Xie Juanying, Wang Mingzhao, Xu Shengquan, Huang Zhao, Grant Philip W
School of Computer Science, Shaanxi Normal University, Xi'an, China.
College of Life Sciences, Shaanxi Normal University, Xi'an, China.
Front Genet. 2021 May 13;12:684100. doi: 10.3389/fgene.2021.684100. eCollection 2021.

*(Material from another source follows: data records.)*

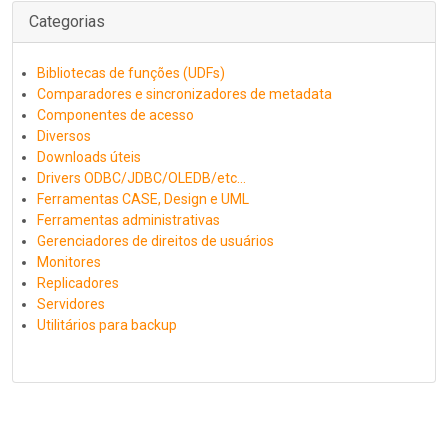
Categorias
Bibliotecas de funções (UDFs)
Comparadores e sincronizadores de metadata
Componentes de acesso
Diversos
Downloads úteis
Drivers ODBC/JDBC/OLEDB/etc...
Ferramentas CASE, Design e UML
Ferramentas administrativas
Gerenciadores de direitos de usuários
Monitores
Replicadores
Servidores
Utilitários para backup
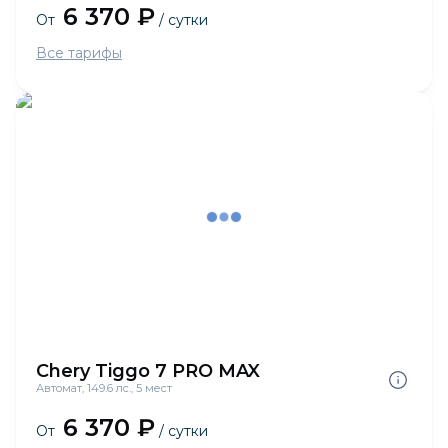
6 370 ₽
От
/ сутки
Все тарифы
Chery Tiggo 7 PRO MAX
Автомат, 149.6 лс., 5 мест
6 370 ₽
От
/ сутки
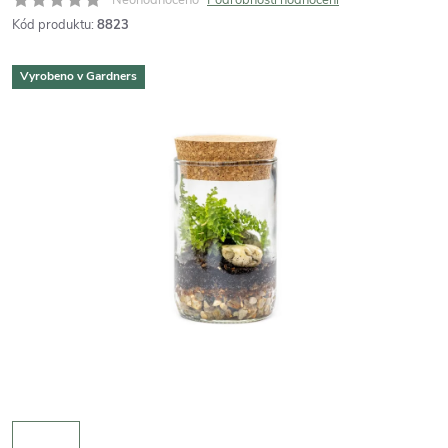
Kód produktu:
8823
Vyrobeno v Gardners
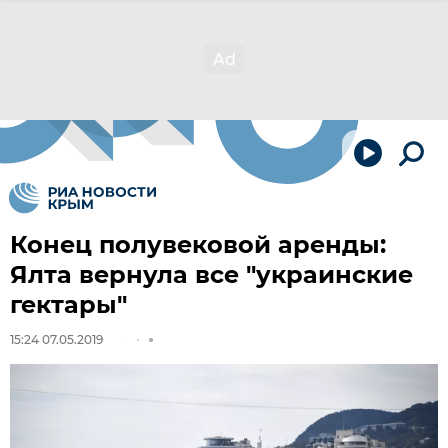
Конец полувековой аренды:
Ялта вернула все "украинские
гектары"
15:24 07.05.2019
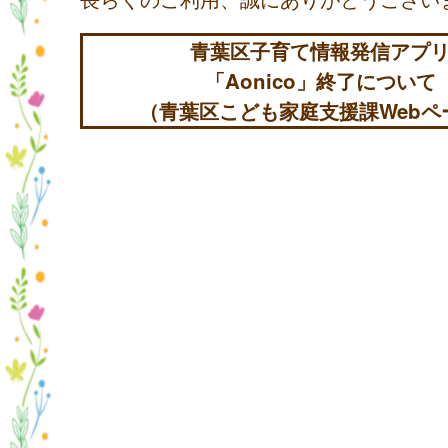
青葉区子育て情報発信アプ
「Aonico」終了について
（青葉区こども家庭支援課Webペ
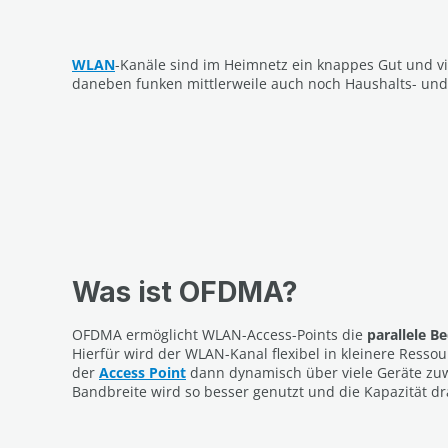
WLAN
-Kanäle sind im Heimnetz ein knappes Gut und vi
daneben funken mittlerweile auch noch Haushalts- und
Was ist OFDMA?
OFDMA ermöglicht WLAN-Access-Points die
parallele B
Hierfür wird der WLAN-Kanal flexibel in kleinere Ressou
der
Access Point
dann dynamisch über viele Geräte zuw
Bandbreite wird so besser genutzt und die Kapazität d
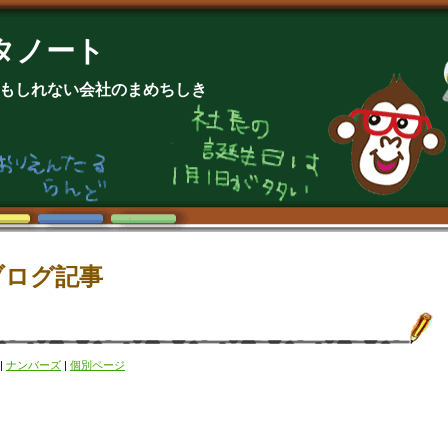
タノート
もしれない会社のまめちしき
ブログ記事
|
ナンバーズ
|
個別ページ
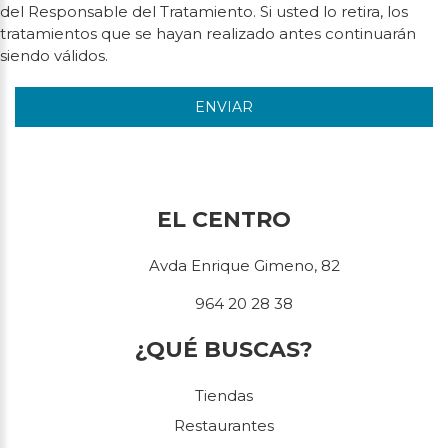
del Responsable del Tratamiento. Si usted lo retira, los
tratamientos que se hayan realizado antes continuarán
siendo válidos.
ENVIAR
EL CENTRO
Avda Enrique Gimeno, 82
964 20 28 38
¿QUÉ BUSCAS?
Tiendas
Restaurantes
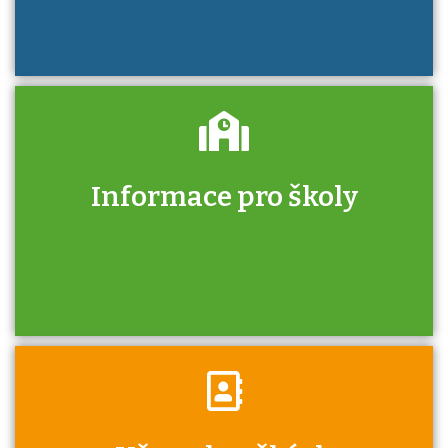
Informace pro školy
Zjistěte, jak se přihlásit ke zkoušce a kde
získáte informace o tom, kdo vás vyzkouší.
Víte, že jako škola máte v rámci Národní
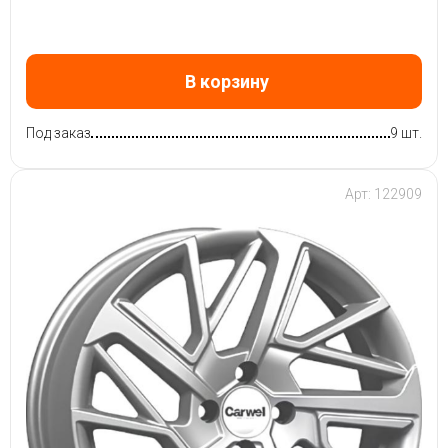
В корзину
Под заказ
9 шт.
Арт: 122909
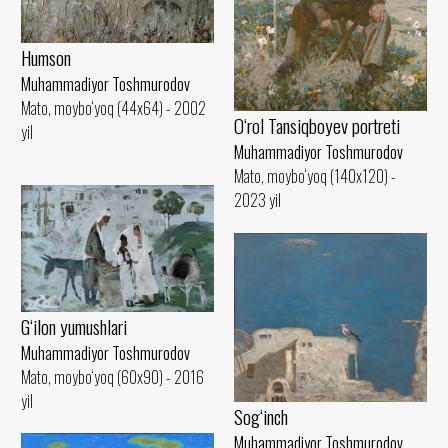
Humson
Muhammadiyor Toshmurodov
Mato, moybo‘yoq (44x64) - 2002
O‘rol Tansiqboyev portreti
yil
Muhammadiyor Toshmurodov
Mato, moybo‘yoq (140x120) -
2023 yil
G‘ilon yumushlari
Muhammadiyor Toshmurodov
Mato, moybo‘yoq (60x90) - 2016
yil
Sog‘inch
Muhammadiyor Toshmurodov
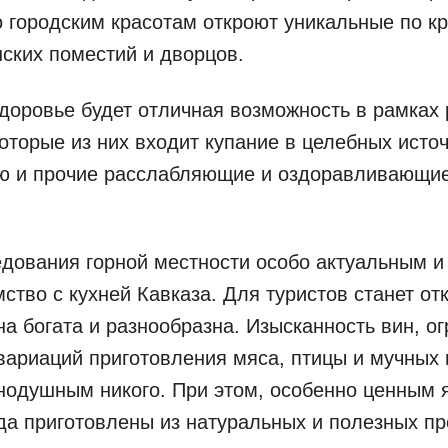
о городским красотам откроют уникальные по к
нских поместий и дворцов.
доровье будет отличная возможность в рамках 
которые из них входит купание в целебных источ
ню и прочие расслабляющие и оздоравливающи
дования горной местности особо актуальным 
мство с кухней Кавказа. Для туристов станет от
на богата и разнообразна. Изысканность вин, о
вариаций приготовления мяса, птицы и мучных 
нодушным никого. При этом, особенно ценным я
да приготовлены из натуральных и полезных пр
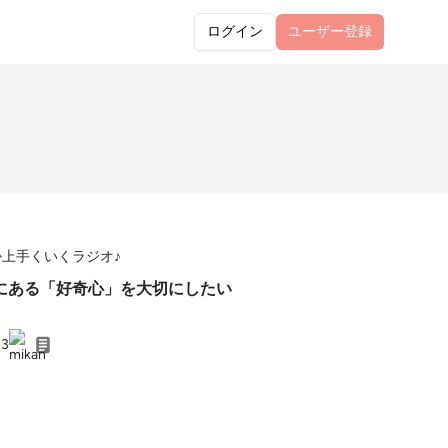
ログイン
ユーザー
登録
か上手くいくラジオ♪
にある「好奇心」を大切にしたい
23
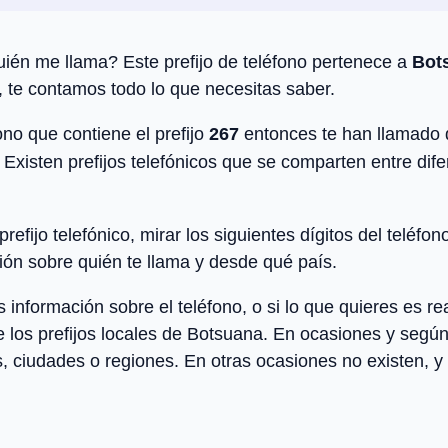
ién me llama? Este prefijo de teléfono pertenece a
Bot
, te contamos todo lo que necesitas saber.
no que contiene el prefijo
267
entonces te han llamado
 Existen prefijos telefónicos que se comparten entre dif
efijo telefónico, mirar los siguientes dígitos del teléfon
ón sobre quién te llama y desde qué país.
ormación sobre el teléfono, o si lo que quieres es rea
de los
prefijos locales
de
Botsuana
. En ocasiones y según 
, ciudades o regiones. En otras ocasiones no existen, y s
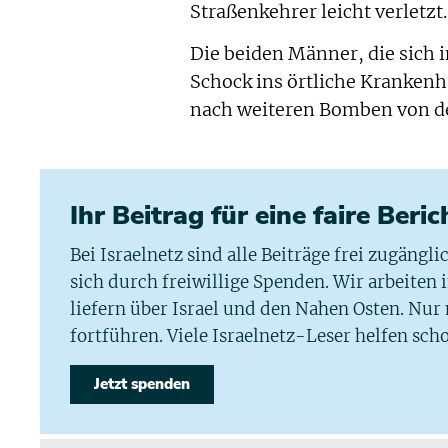
Straßenkehrer leicht verletzt.
Die beiden Männer, die sich 
Schock ins örtliche Kranken
nach weiteren Bomben von der
Ihr Beitrag für eine faire Beri
Bei Israelnetz sind alle Beiträge frei zugängl
sich durch freiwillige Spenden. Wir arbeiten
liefern über Israel und den Nahen Osten. Nur
fortführen. Viele Israelnetz-Leser helfen scho
Jetzt spenden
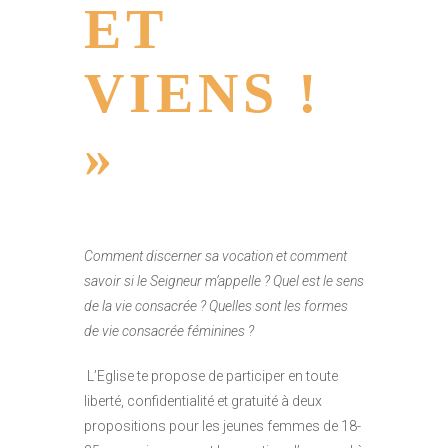
ET
VIENS !
»
Comment discerner sa vocation et comment
savoir si le Seigneur m’appelle ? Quel est le sens
de la vie consacrée ? Quelles sont les formes
de vie consacrée féminines ?
L’Eglise te propose de participer en toute
liberté, confidentialité et gratuité à deux
propositions pour les jeunes femmes de 18-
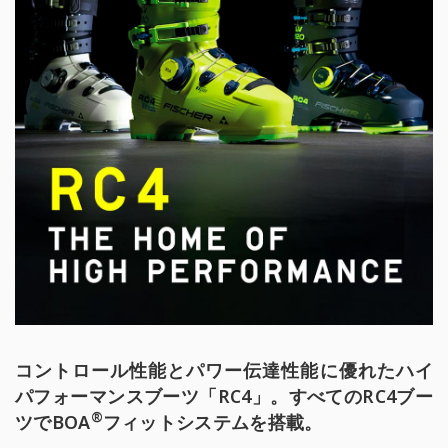
コントロール性能とパワー伝達性能に優れたハイ
パフォーマンスブーツ「RC4」。すべてのRC4ブー
®
ツでBOA
フィットシステムを搭載。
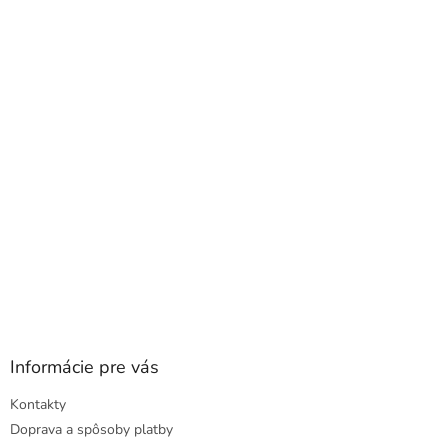
á
p
ä
t
i
e
Informácie pre vás
Kontakty
Doprava a spôsoby platby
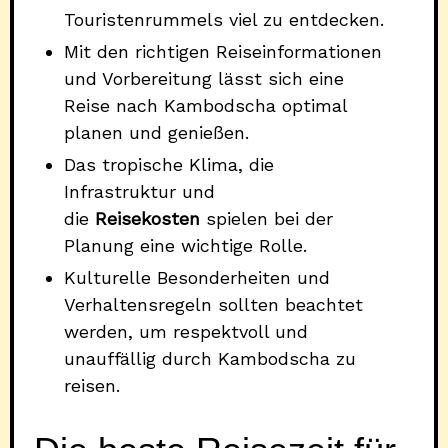
Touristenrummels viel zu entdecken.
Mit den richtigen Reiseinformationen
und Vorbereitung lässt sich eine
Reise nach Kambodscha optimal
planen und genießen.
Das tropische Klima, die
Infrastruktur und
die
Reisekosten
spielen bei der
Planung eine wichtige Rolle.
Kulturelle Besonderheiten und
Verhaltensregeln sollten beachtet
werden, um respektvoll und
unauffällig durch Kambodscha zu
reisen.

To tackle the challenges in genomic data analysis caused by their tens of thousands of dimensions while having a small number of examples and unbalanced examples between classes, the technique of unsupervised feature selection based on standard deviation and cosine similarity is proposed in this paper. We refer to this idea as SCFS (Standard deviation and Cosine similarity based Feature Selection). It defines the discernibility and independence of a feature to value its distinguishable capability between classes and its redundancy to other features, respectively. A 2-dimensional space is constructed using discernibility as x-axis and independence as y-axis to represent all features where the upper right corner features have both comparatively high discernibility and independence. The importance of a feature is defined as the product of its discernibility and its independence (i.e., the area of the rectangular enclosed by the feature's coordinate lines and axes). The upper right corner features are by far the most important, comprising the optimal feature subset. Based on different definitions of independence using cosine similarity, there are three feature selection algorithms derived from SCFS. These are SCEFS (Standard deviation and Exponent Cosine similarity based Feature Selection), SCRFS (Standard deviation and Reciprocal Cosine similarity based Feature Selection) and SCAFS (Standard deviation and Anti-Cosine similarity based Feature Selection), respectively. The KNN and SVM classifiers are built based on the optimal feature subsets detected by these feature selection algorithms, respectively. The experimental results on 18 genomic datasets of cancers demonstrate that the proposed unsupervised feature selection algorithms SCEFS, SCRFS and SCAFS can detect the stable biomarkers with strong classification capability. This shows that the idea proposed in this paper is powerful. The functional analysis of these biomarkers show that the occurrence of the cancer is closely related to the biomarker gene regulation level. This fact will benefit cancer pathology research, drug development, early diagnosis, treatment and prevention.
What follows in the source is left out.